6ème jour : De l'autre côté du Park

Quand on traverse Manhattan d'Est en Ouest depuis chez nous, en contournant dans Central Park le Jackie Kennedy Reservoir (oui, le lac où j'ai perdu un poumon en faisant du footing), on tombe dans l'Upper West Side. C'est aussi chic, très résidentiel. Il y a quelques lieux mythiques, comme le Dakota Building, genre de forteresse tristement célèbre pour avoir été le théâtre de la mort du plus grand musicien du XXème siècle ... non, pas Carlos, John Lennon.
Autre bâtiment qui en jette, le musée d'histoire naturelle.

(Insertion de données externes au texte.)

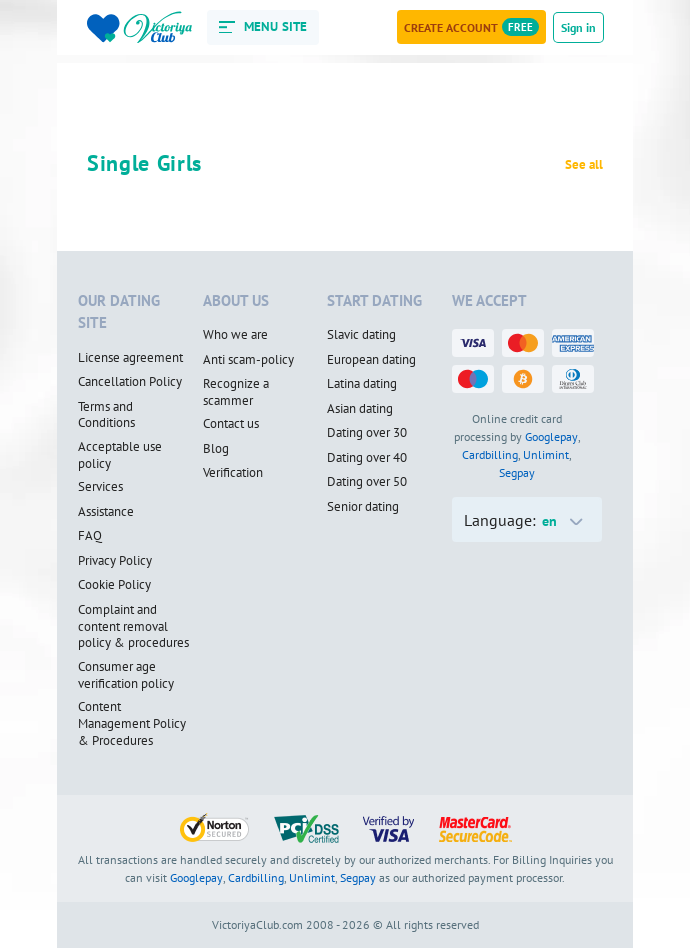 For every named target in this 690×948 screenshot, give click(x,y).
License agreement (130, 358)
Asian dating (360, 409)
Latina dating (362, 384)
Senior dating (363, 507)
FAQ (90, 536)
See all (584, 165)
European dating (371, 360)
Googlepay (551, 436)
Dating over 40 (367, 458)
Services (100, 487)
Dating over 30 (367, 433)
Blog (216, 449)
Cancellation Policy (130, 382)
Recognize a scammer (236, 392)
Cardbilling (490, 454)
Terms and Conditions (106, 415)
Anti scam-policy (248, 360)
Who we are (235, 335)
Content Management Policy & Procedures (132, 723)
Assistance (106, 512)
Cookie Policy (114, 585)
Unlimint (546, 454)
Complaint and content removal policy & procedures (133, 626)
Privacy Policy (115, 561)
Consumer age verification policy (126, 675)
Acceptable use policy (120, 455)
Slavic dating (361, 335)
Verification (233, 473)
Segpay (517, 472)
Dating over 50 (367, 482)
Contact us (231, 424) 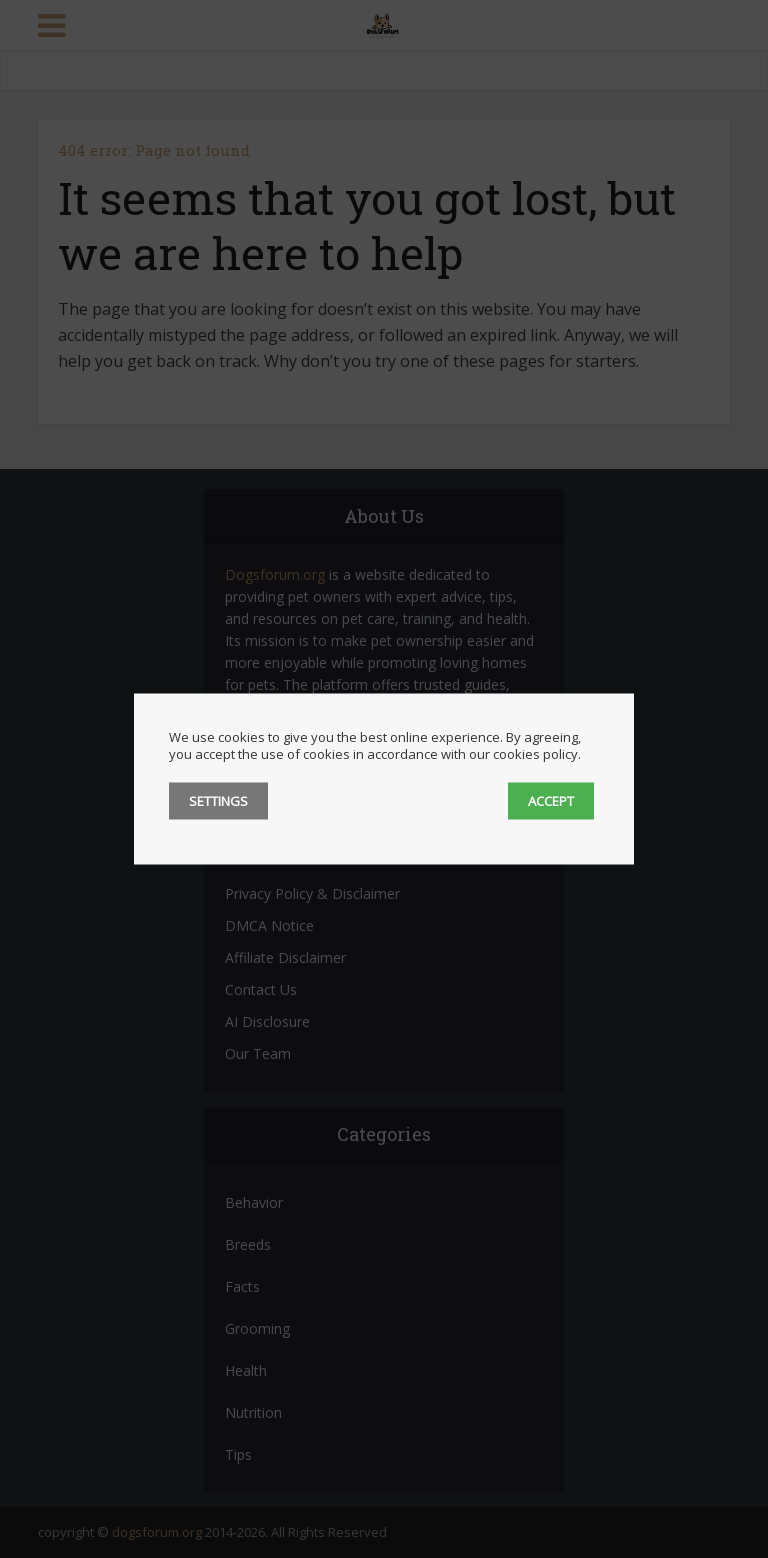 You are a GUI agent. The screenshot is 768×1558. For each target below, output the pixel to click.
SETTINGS (218, 801)
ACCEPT (551, 801) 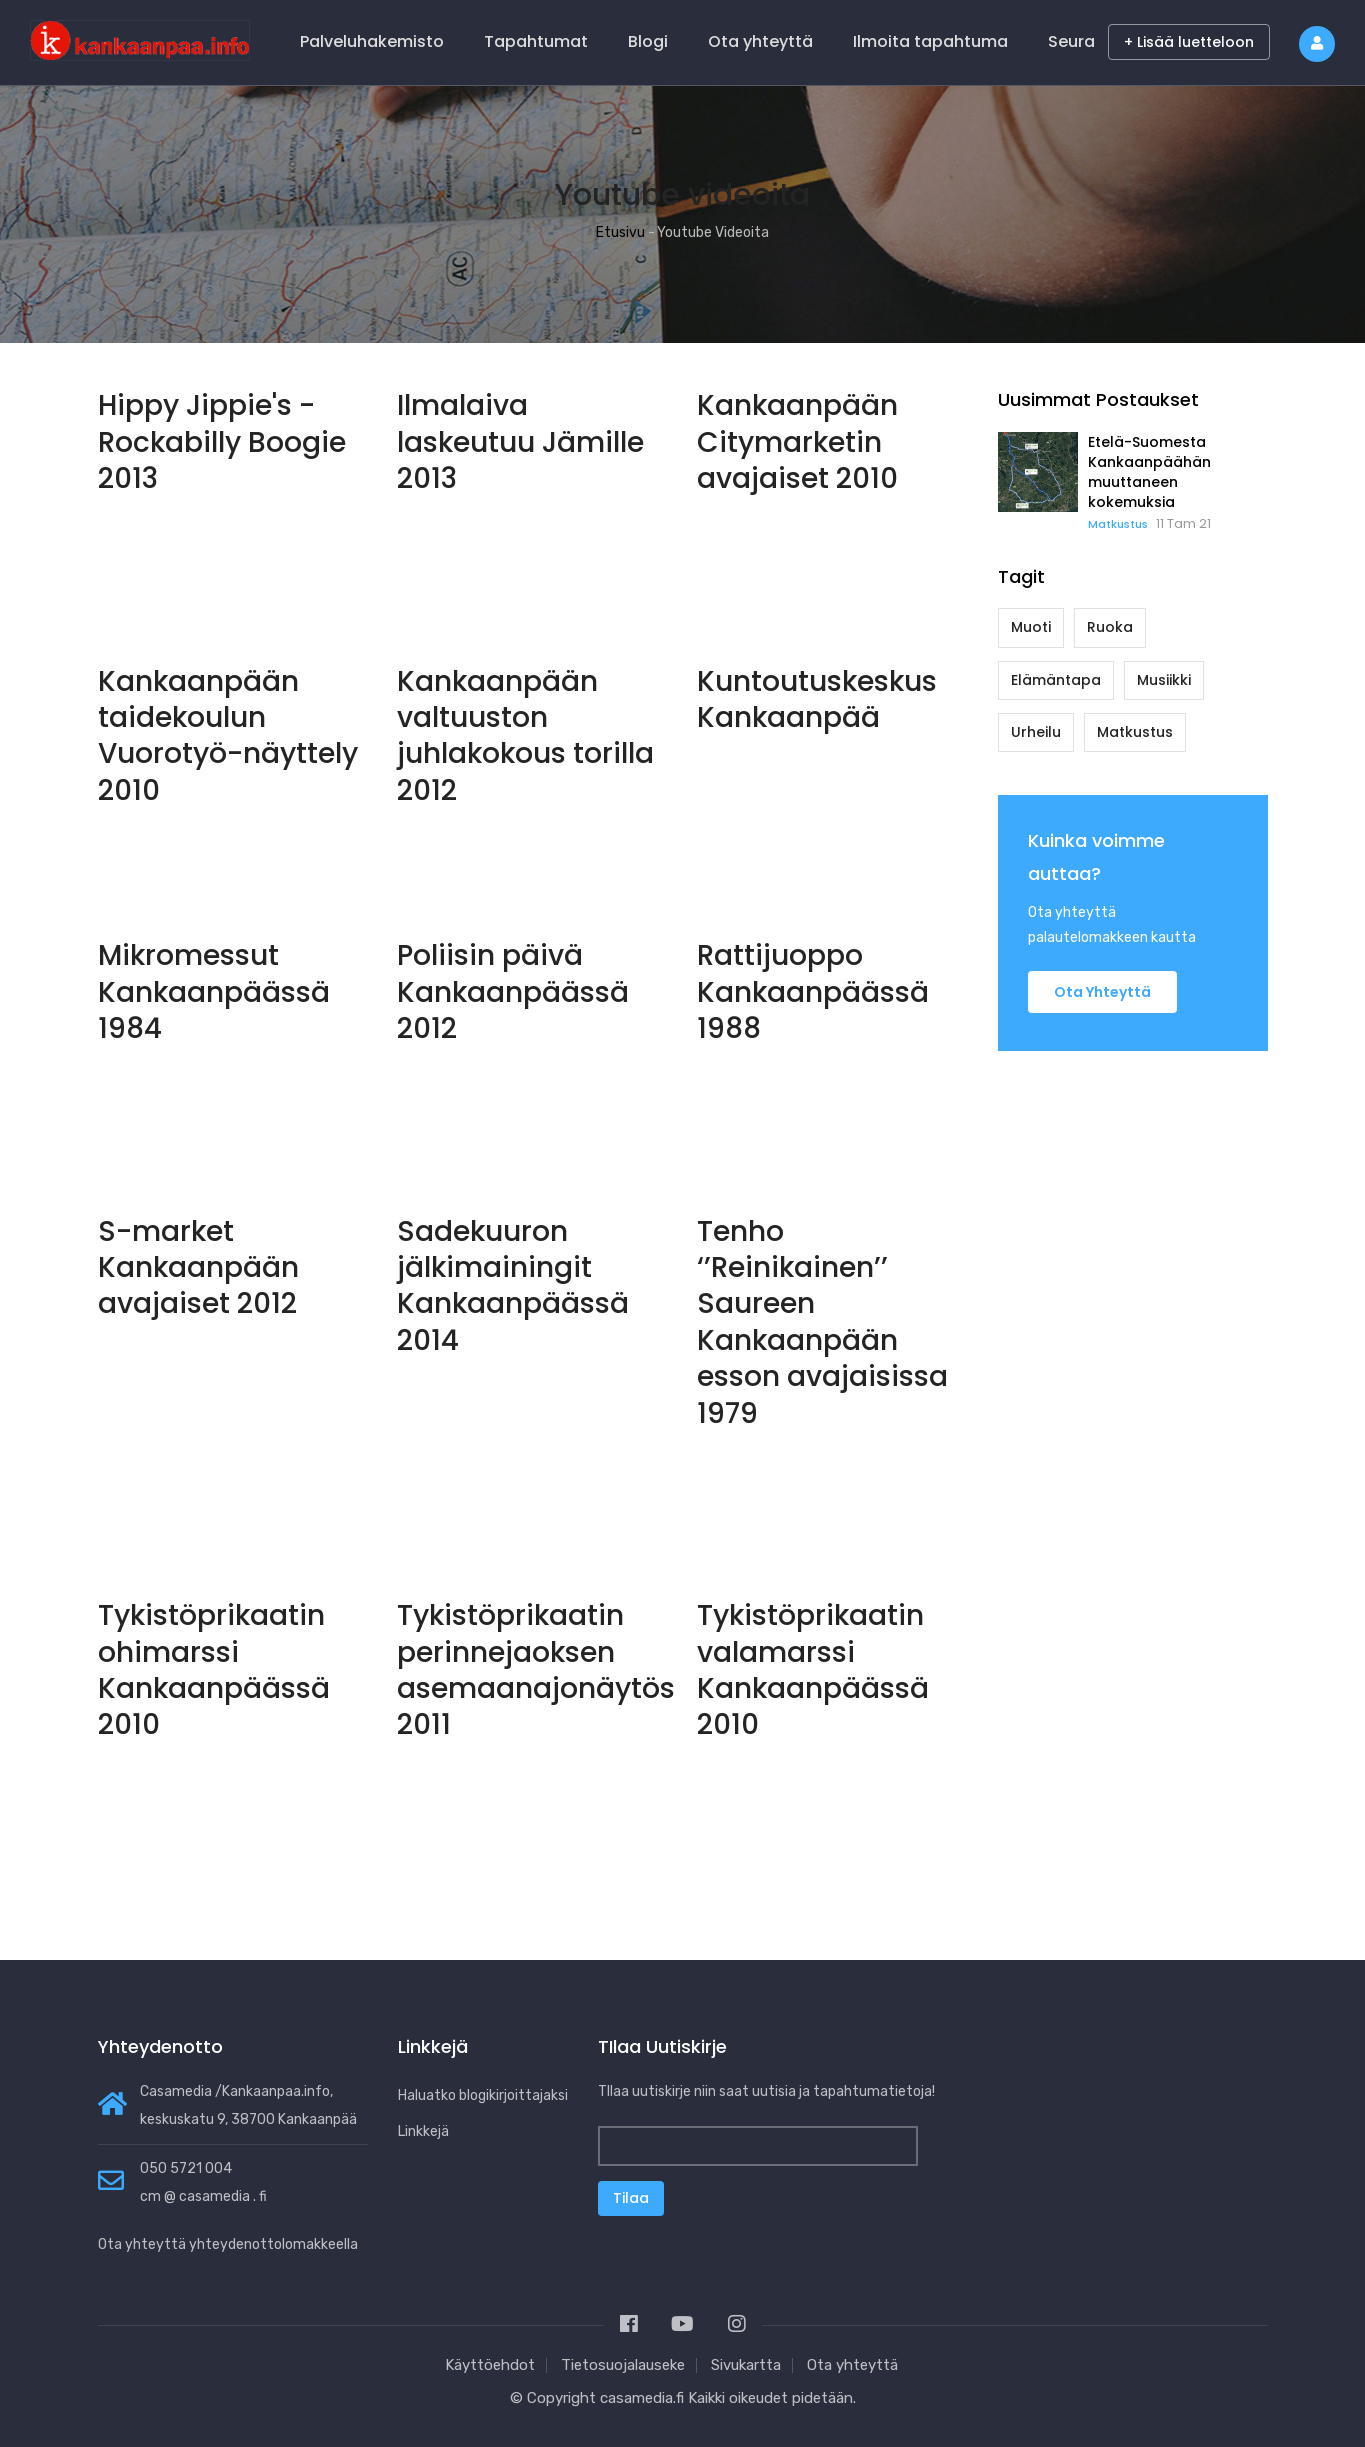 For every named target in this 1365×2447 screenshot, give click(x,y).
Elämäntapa (1056, 680)
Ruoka (1110, 627)
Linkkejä (423, 2131)
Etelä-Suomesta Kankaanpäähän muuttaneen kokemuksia (1149, 472)
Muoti (1031, 627)
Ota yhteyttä (760, 41)
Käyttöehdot (490, 2365)
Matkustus (1118, 524)
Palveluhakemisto (372, 41)
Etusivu (620, 232)
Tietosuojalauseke (623, 2365)
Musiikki (1164, 680)
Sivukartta (746, 2365)
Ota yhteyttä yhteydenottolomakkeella (228, 2244)
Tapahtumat (536, 41)
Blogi (648, 41)
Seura (1071, 41)
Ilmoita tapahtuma (930, 41)
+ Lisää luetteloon (1189, 42)
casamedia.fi (642, 2398)
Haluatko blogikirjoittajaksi (483, 2095)
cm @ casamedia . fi (203, 2196)
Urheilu (1036, 732) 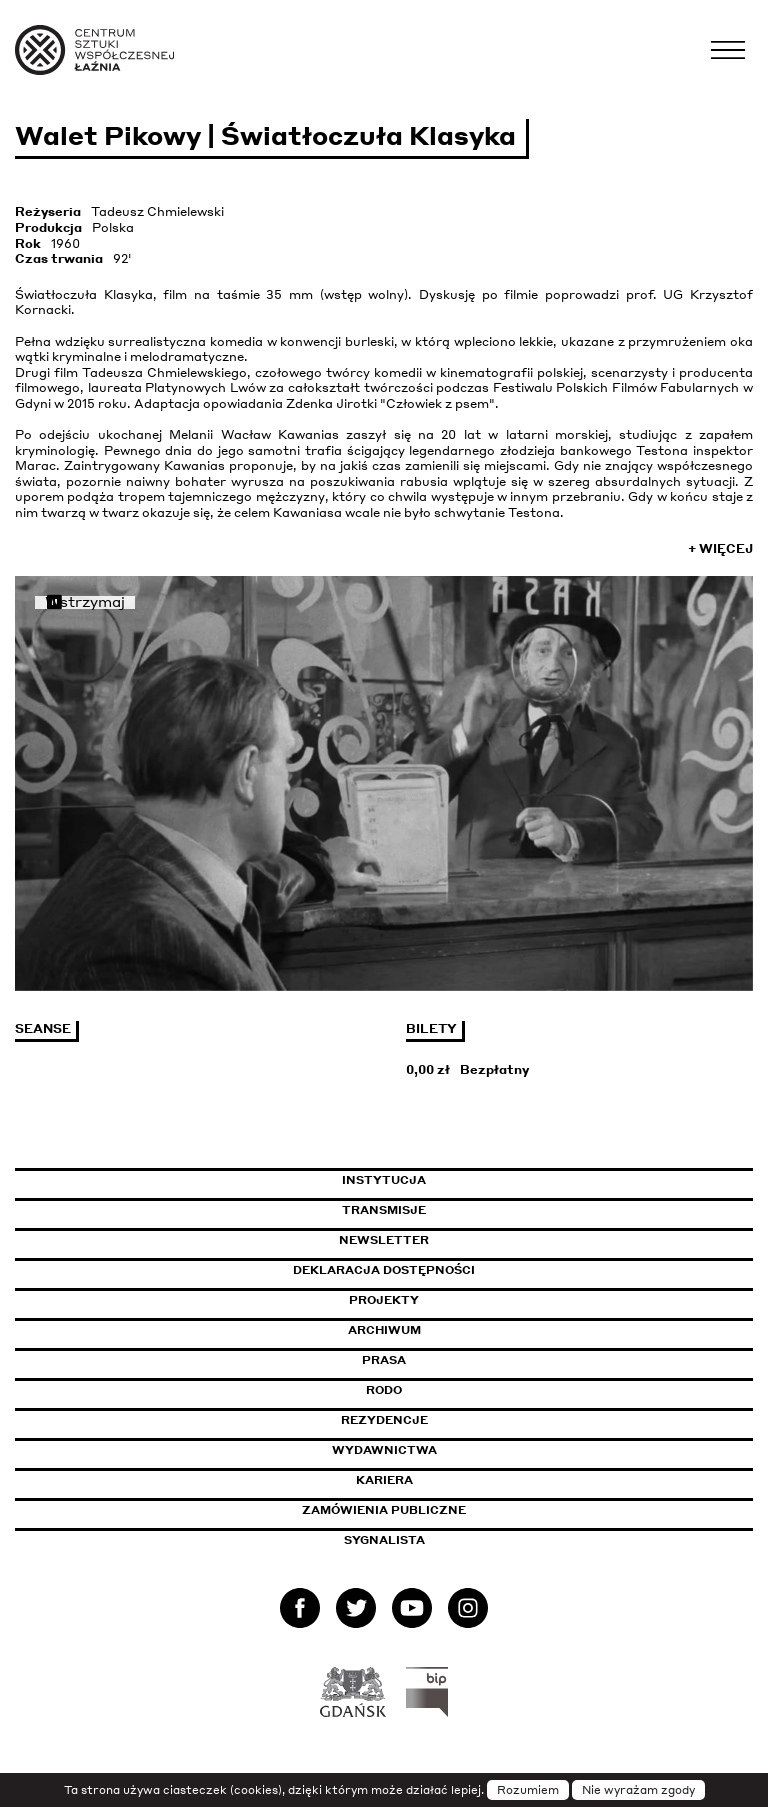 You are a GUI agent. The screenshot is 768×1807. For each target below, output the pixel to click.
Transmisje (469, 1210)
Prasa (384, 1360)
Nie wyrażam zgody (638, 1790)
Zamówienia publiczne (429, 1510)
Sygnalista (384, 1540)
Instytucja (384, 1180)
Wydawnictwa (384, 1450)
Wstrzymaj (85, 602)
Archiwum (384, 1330)
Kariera (384, 1480)
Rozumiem (528, 1790)
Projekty (384, 1300)
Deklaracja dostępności (384, 1270)
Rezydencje (384, 1420)
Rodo (384, 1390)
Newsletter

A côté, celui de Paris ressemble à une MJC tchétchène. Là, les salles immenses se succèdent, dans les vitrines, des animaux empaillés, des maquettes grandeur nature, y compris celle d'une baleine, des écrans géants diffusent des documentaires animaliers, retracent la vie palpitante d'une pomme. On y passerait des jours entiers si les enfants du toute la ville ne de donnaient pas rendez vous ici tous les après midi pour faire un concours de décibels.

Les bons plans

  • Cafe Lalo : un genre de bistrot avec murs en briques et vieilles affiches. La carte propose des centaines de bonnes choses : salades copieuses, sandwiches avec du BON PAIN, pâtisseries excellentes, le tout à des prix très raisonnables. Les serveuses ont toutes un accent russe et une mini jupe, étrange mais sympa.